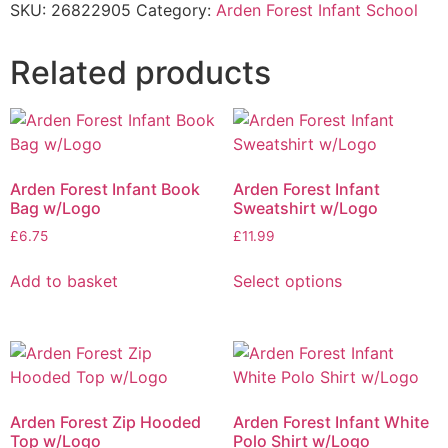
SKU:
26822905
Category:
Arden Forest Infant School
Related products
Arden Forest Infant Book
Arden Forest Infant
Bag w/Logo
Sweatshirt w/Logo
£
6.75
£
11.99
Add to basket
Select options
Arden Forest Zip Hooded
Arden Forest Infant White
Top w/Logo
Polo Shirt w/Logo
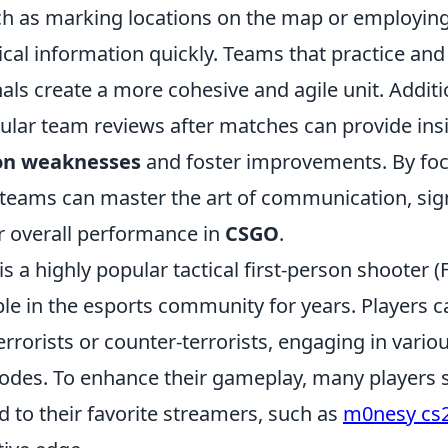
 as marking locations on the map or employing
ical information quickly. Teams that practice an
als create a more cohesive and agile unit. Additio
ular team reviews after matches can provide insi
on weaknesses
and foster improvements. By foc
 teams can master the art of communication, sign
r overall performance in
CSGO
.
is a highly popular tactical first-person shooter 
ple in the esports community for years. Players 
terrorists or counter-terrorists, engaging in vario
es. To enhance their gameplay, many players s
ed to their favorite streamers, such as
m0nesy cs2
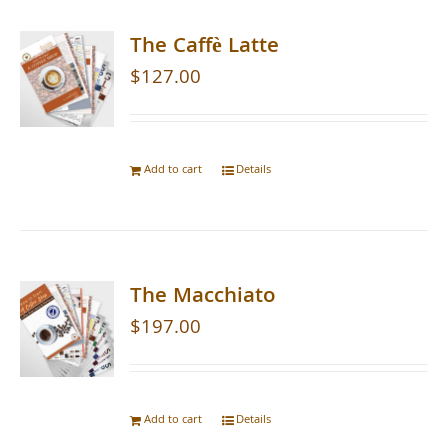
The Caffè Latte
$
127.00
Add to cart
Details
The Macchiato
$
197.00
Add to cart
Details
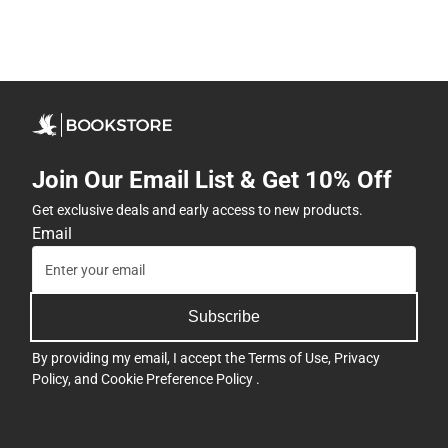
Join Our Email List & Get 10% Off
Get exclusive deals and early access to new products.
Email
Subscribe
By providing my email, I accept the
Terms of Use
,
Privacy
Policy
, and
Cookie Preference Policy
.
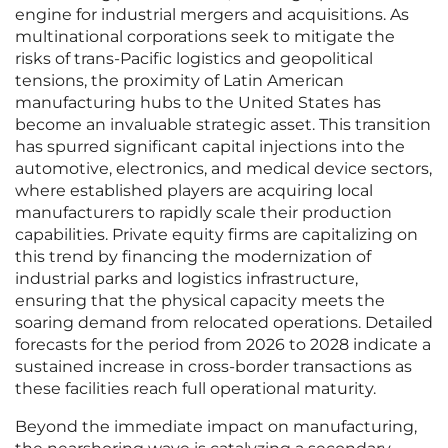
engine for industrial mergers and acquisitions. As
multinational corporations seek to mitigate the
risks of trans-Pacific logistics and geopolitical
tensions, the proximity of Latin American
manufacturing hubs to the United States has
become an invaluable strategic asset. This transition
has spurred significant capital injections into the
automotive, electronics, and medical device sectors,
where established players are acquiring local
manufacturers to rapidly scale their production
capabilities. Private equity firms are capitalizing on
this trend by financing the modernization of
industrial parks and logistics infrastructure,
ensuring that the physical capacity meets the
soaring demand from relocated operations. Detailed
forecasts for the period from 2026 to 2028 indicate a
sustained increase in cross-border transactions as
these facilities reach full operational maturity.
Beyond the immediate impact on manufacturing,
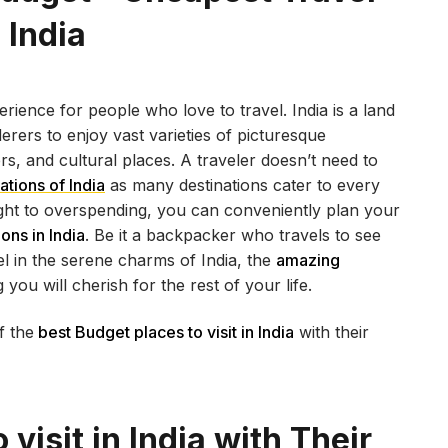
n India
rience for people who love to travel. India is a land
erers to enjoy vast varieties of picturesque
rs, and cultural places. A traveler doesn’t need to
ations of India
as many destinations cater to every
ought to overspending, you can conveniently plan your
ons in India
. Be it a backpacker who travels to see
l in the serene charms of India, the
amazing
you will cherish for the rest of your life.
f the
best Budget places to visit in India
with their
 visit in India with Their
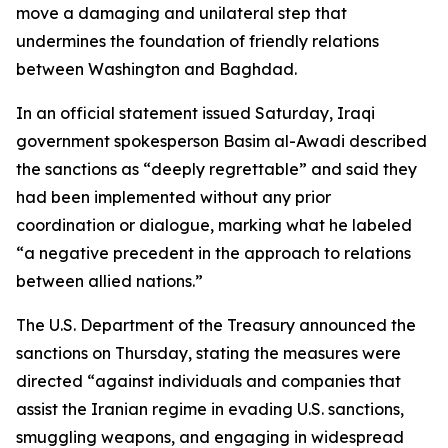
move a damaging and unilateral step that
undermines the foundation of friendly relations
between Washington and Baghdad.
In an official statement issued Saturday, Iraqi
government spokesperson Basim al-Awadi described
the sanctions as “deeply regrettable” and said they
had been implemented without any prior
coordination or dialogue, marking what he labeled
“a negative precedent in the approach to relations
between allied nations.”
The U.S. Department of the Treasury announced the
sanctions on Thursday, stating the measures were
directed “against individuals and companies that
assist the Iranian regime in evading U.S. sanctions,
smuggling weapons, and engaging in widespread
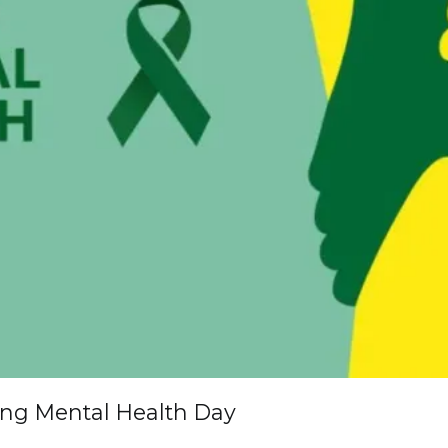
ing Mental Health Day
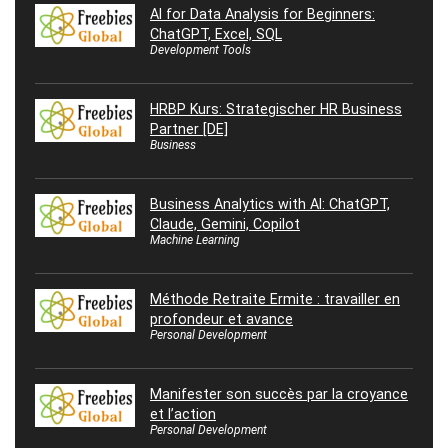
AI for Data Analysis for Beginners:
ChatGPT, Excel, SQL
Development Tools
HRBP Kurs: Strategischer HR Business
Partner [DE]
Business
Business Analytics with AI: ChatGPT,
Claude, Gemini, Copilot
Machine Learning
Méthode Retraite Ermite : travailler en
profondeur et avance
Personal Development
Manifester son succès par la croyance
et l’action
Personal Development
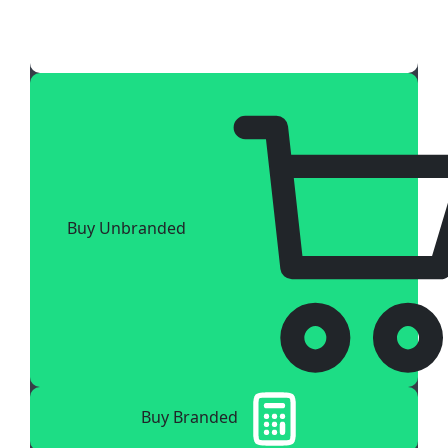
Buy Unbranded
Buy Branded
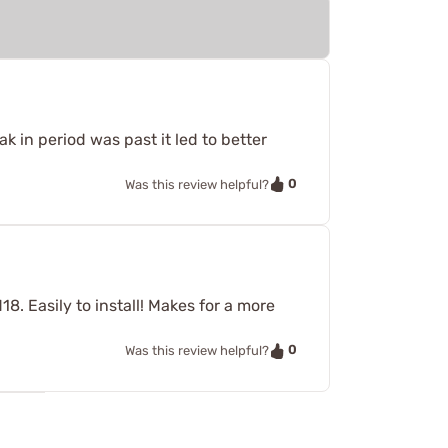
ak in period was past it led to better
0
Was this review helpful?
. Easily to install! Makes for a more
0
Was this review helpful?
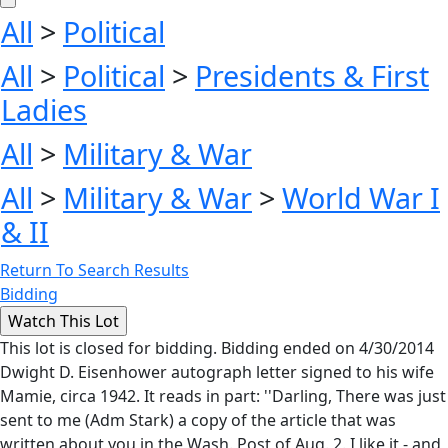
All
>
Political
All
>
Political
>
Presidents & First
Ladies
All
>
Military & War
All
>
Military & War
>
World War I
& II
Return To Search Results
Bidding
This lot is closed for bidding. Bidding ended on 4/30/2014
Dwight D. Eisenhower autograph letter signed to his wife
Mamie, circa 1942. It reads in part: ''Darling, There was just
sent to me (Adm Stark) a copy of the article that was
written about you in the Wash. Post of Aug. 2. I like it - and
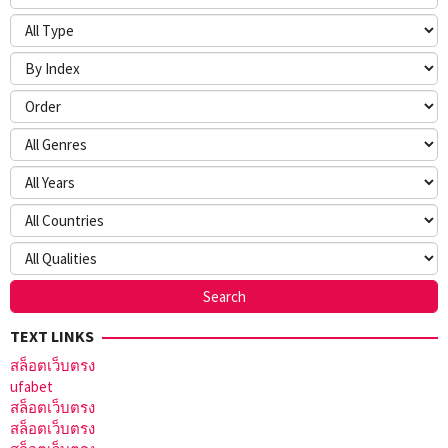
TEXT LINKS
สล็อตเว็บตรง
ufabet
สล็อตเว็บตรง
สล็อตเว็บตรง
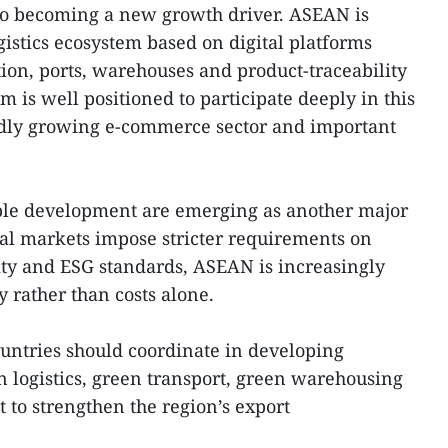
lso becoming a new growth driver. ASEAN is
istics ecosystem based on digital platforms
tion, ports, warehouses and product-traceability
 is well positioned to participate deeply in this
pidly growing e-commerce sector and important
ble development are emerging as another major
bal markets impose stricter requirements on
ity and ESG standards, ASEAN is increasingly
 rather than costs alone.
untries should coordinate in developing
 logistics, green transport, green warehousing
to strengthen the region’s export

# What you are asked to do:
Each record must be set down again without alteration, and no picture may be carried over.

# Answer for the task:
SKU:
26822905
Category:
Arden Forest Infant School
Related products
Arden Forest Infant Book
Arden Forest Infant
Bag w/Logo
Sweatshirt w/Logo
£
6.75
£
11.99
Add to basket
Select options
Arden Forest Zip Hooded
Arden Forest Infant White
Top w/Logo
Polo Shirt w/Logo
 as marking locations on the map or employing
ical information quickly. Teams that practice an
als create a more cohesive and agile unit. Additio
ular team reviews after matches can provide insi
on weaknesses
and foster improvements. By foc
 teams can master the art of communication, sign
r overall performance in
CSGO
.
is a highly popular tactical first-person shooter 
ple in the esports community for years. Players 
terrorists or counter-terrorists, engaging in vario
es. To enhance their gameplay, many players s
ed to their favorite streamers, such as
m0nesy cs2
The Caffè Latte
$
127.00
Add to cart
Details
The Macchiato
$
197.00
Add to cart
Details
Join Our Email List & Get 10% Off
Get exclusive deals and early access to new products.
Email
Subscribe
By providing my email, I accept the
Terms of Use
,
Privacy
Policy
, and
Cookie Preference Policy
.
engine for industrial mergers and acquisitions. As
multinational corporations seek to mitigate the
risks of trans-Pacific logistics and geopolitical
tensions, the proximity of Latin American
manufacturing hubs to the United States has
become an invaluable strategic asset. This transition
has spurred significant capital injections into the
automotive, electronics, and medical device sectors,
where established players are acquiring local
manufacturers to rapidly scale their production
capabilities. Private equity firms are capitalizing on
this trend by financing the modernization of
industrial parks and logistics infrastructure,
ensuring that the physical capacity meets the
soaring demand from relocated operations. Detailed
forecasts for the period from 2026 to 2028 indicate a
sustained increase in cross-border transactions as
these facilities reach full operational maturity.
Beyond the immediate impact on manufacturing,
n India
rience for people who love to travel. India is a land
erers to enjoy vast varieties of picturesque
rs, and cultural places. A traveler doesn’t need to
ations of India
as many destinations cater to every
ought to overspending, you can conveniently plan your
ons in India
. Be it a backpacker who travels to see
l in the serene charms of India, the
amazing
you will cherish for the rest of your life.
f the
best Budget places to visit in India
with their
 visit in India with Their
move a damaging and unilateral step that
undermines the foundation of friendly relations
between Washington and Baghdad.
In an official statement issued Saturday, Iraqi
government spokesperson Basim al-Awadi described
the sanctions as “deeply regrettable” and said they
had been implemented without any prior
coordination or dialogue, marking what he labeled
“a negative precedent in the approach to relations
between allied nations.”
The U.S. Department of the Treasury announced the
sanctions on Thursday, stating the measures were
directed “against individuals and companies that
assist the Iranian regime in evading U.S. sanctions,
smuggling weapons, and engaging in widespread
ing Mental Health Day
AI for Data Analysis for Beginners:
ChatGPT, Excel, SQL
Development Tools
HRBP Kurs: Strategischer HR Business
Partner [DE]
Business
Business Analytics with AI: ChatGPT,
Claude, Gemini, Copilot
Machine Learning
Méthode Retraite Ermite : travailler en
profondeur et avance
Personal Development
Manifester son succès par la croyance
et l’action
Personal Development
Buy Unbranded
Buy Branded
ak in period was past it led to better
0
Was this review helpful?
. Easily to install! Makes for a more
0
Was this review helpful?
All
>
Political
All
>
Political
>
Presidents & First
Ladies
All
>
Military & War
All
>
Military & War
>
World War I
& II
Return To Search Results
Bidding
This lot is closed for bidding. Bidding ended on 4/30/2014
Dwight D. Eisenhower autograph letter signed to his wife
Mamie, circa 1942. It reads in part: ''Darling, There was just
sent to me (Adm Stark) a copy of the article that was
written about you in the Wash. Post of Aug. 2. I like it - and
TEXT LINKS
สล็อตเว็บตรง
ufabet
สล็อตเว็บตรง
สล็อตเว็บตรง
lso becoming a new growth driver. ASEAN is
istics ecosystem based on digital platforms
tion, ports, warehouses and product-traceability
 is well positioned to participate deeply in this
pidly growing e-commerce sector and important
ble development are emerging as another major
bal markets impose stricter requirements on
ity and ESG standards, ASEAN is increasingly
 rather than costs alone.
untries should coordinate in developing
 logistics, green transport, green warehousing
to strengthen the region’s export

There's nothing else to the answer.